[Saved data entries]
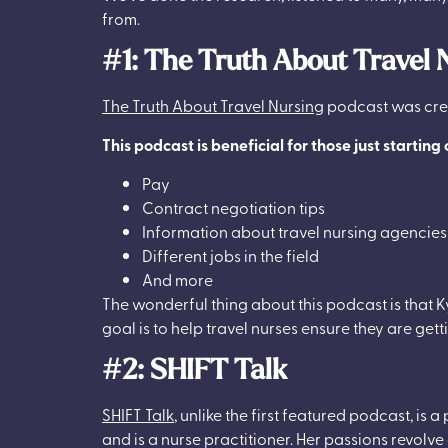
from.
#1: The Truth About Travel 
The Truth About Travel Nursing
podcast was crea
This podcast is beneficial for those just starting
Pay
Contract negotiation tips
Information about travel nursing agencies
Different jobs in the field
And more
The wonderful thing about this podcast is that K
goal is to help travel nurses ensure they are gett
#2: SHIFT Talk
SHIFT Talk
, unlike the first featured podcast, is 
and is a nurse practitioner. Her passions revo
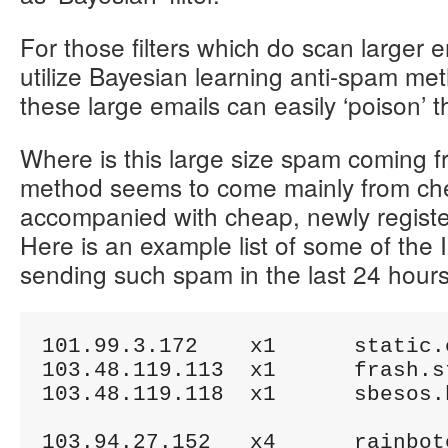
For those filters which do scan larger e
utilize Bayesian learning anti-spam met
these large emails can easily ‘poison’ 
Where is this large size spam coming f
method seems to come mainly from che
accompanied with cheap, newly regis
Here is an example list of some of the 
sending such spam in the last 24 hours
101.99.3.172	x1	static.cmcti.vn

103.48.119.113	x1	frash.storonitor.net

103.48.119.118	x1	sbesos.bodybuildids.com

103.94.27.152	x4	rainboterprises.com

→ **What this task involves**:
Find the lines above that hold "podcast", then copy each of them.

→ **Solution to this problem**:
podcast was crea
This podcast is beneficial for those just starting
The wonderful thing about this podcast is that K
, unlike the first featured podcast, is 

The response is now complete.